Respeitamos a memória de uma menina que teve a sua individualidade, as escolhas possíveis de uma criança, o seu dia a dia, respeitamos.
No meio deste respeito cheio de dor há um abutre que vê na morte de Valentina uma oportunidade. André Ventura usa a fotografia da criança, como se propriedade sua, indiferente à tal individualidade do ser humano que morreu. Usa a imagem de Valentina e espalha-a nas suas redes socias para fazer ecoar a proposta miserável de regresso à prisão perpétua. Valentina, assim, sem direito a consentimento, tem o seu rosto feito em bandeira da reivindicação do Deputado imoral.
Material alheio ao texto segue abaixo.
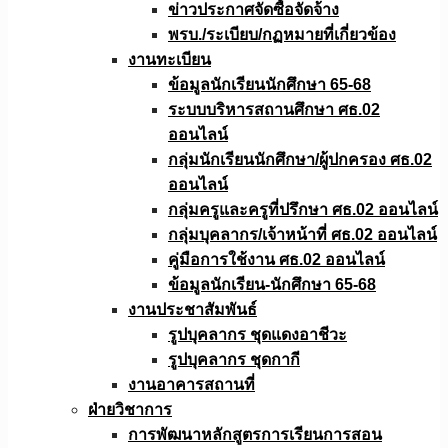
ข่าวประกาศจัดซื้อจัดจ้าง
พรบ./ระเบียบ/กฏหมายที่เกี่ยวข้อง
งานทะเบียน
ข้อมูลนักเรียนนักศึกษา 65-68
ระบบบริหารสถานศึกษา ศธ.02
ออนไลน์
กลุ่มนักเรียนนักศึกษา/ผู้ปกครอง ศธ.02
ออนไลน์
กลุ่มครูและครูที่ปรึกษา ศธ.02 ออนไลน์
กลุ่มบุคลากร/เจ้าหน้าที่ ศธ.02 ออนไลน์
คู่มือการใช้งาน ศธ.02 ออนไลน์
ข้อมูลนักเรียน-นักศึกษา 65-68
งานประชาสัมพันธ์
รูปบุคลากร ชุดแดงอาชีวะ
รูปบุคลากร ชุดกากี
งานอาคารสถานที่
ฝ่ายวิชาการ
การพัฒนาหลักสูตรการเรียนการสอน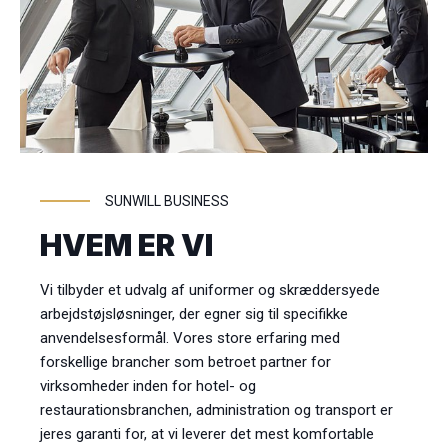
SUNWILL BUSINESS
HVEM ER VI
Vi tilbyder et udvalg af uniformer og skræddersyede
arbejdstøjsløsninger, der egner sig til specifikke
anvendelsesformål. Vores store erfaring med
forskellige brancher som betroet partner for
virksomheder inden for hotel- og
restaurationsbranchen, administration og transport er
jeres garanti for, at vi leverer det mest komfortable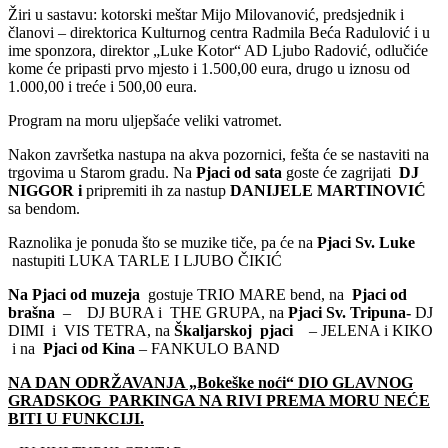
Žiri u sastavu: kotorski meštar Mijo Milovanović, predsjednik i
članovi – direktorica Kulturnog centra Radmila Beća Radulović i u
ime sponzora, direktor „Luke Kotor“ AD Ljubo Radović, odlučiće
kome će pripasti prvo mjesto i 1.500,00 eura, drugo u iznosu od
1.000,00 i treće i 500,00 eura.
Program na moru uljepšaće veliki vatromet.
Nakon završetka nastupa na akva pozornici, fešta će se nastaviti na
trgovima u Starom gradu. Na
Pjaci od sata
goste će zagrijati
DJ
NIGGOR i
pripremiti ih za nastup
DANIJELE MARTINOVIĆ
sa bendom.
Raznolika je ponuda što se muzike tiče, pa će na
Pjaci Sv. Luke
nastupiti LUKA TARLE I LJUBO ČIKIĆ
Na Pjaci od muzeja
gostuje TRIO MARE bend, na
Pjaci od
brašna
– DJ BURA i THE GRUPA, na
Pjaci Sv. Tripuna-
DJ
DIMI i VIS TETRA, na
Škaljarskoj pjaci
– JELENA i KIKO
i na
Pjaci od Kina
– FANKULO BAND
NA DAN ODRŽAVANJA „Bokeške noći“ DIO GLAVNOG
GRADSKOG PARKINGA NA RIVI PREMA MORU NEĆE
BITI U FUNKCIJI.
O abutre de extrema-direita atreve-se a apresentar um voto de pesar “pela morte da pequena Valentina Fonseca, às mãos de quem a deveria amar e proteger” com o único intuito de o ver chumbado e fazer disso alarido mediático, já que nos considerandos do voto apela à consagração da pena de prisão perpétua através de revisão constitucional, mais uma vez fazendo da criança uma bandeira.
Ventura não tem qualquer limite ético. É seu hábito fazer circular fotografias de adversários e adversárias com frases retiradas do contexto para gerar ódio e cavalgar bandeiras extremadas.
Esta semana, porém, sedento de fazer uso da natural comoção popular em torno de uma circunstância que apela à nossa decência e respeito, foi até ao fundo do poço da sua miséria moral. Apropriar-se do rosto e da tragédia de uma criança é criminoso.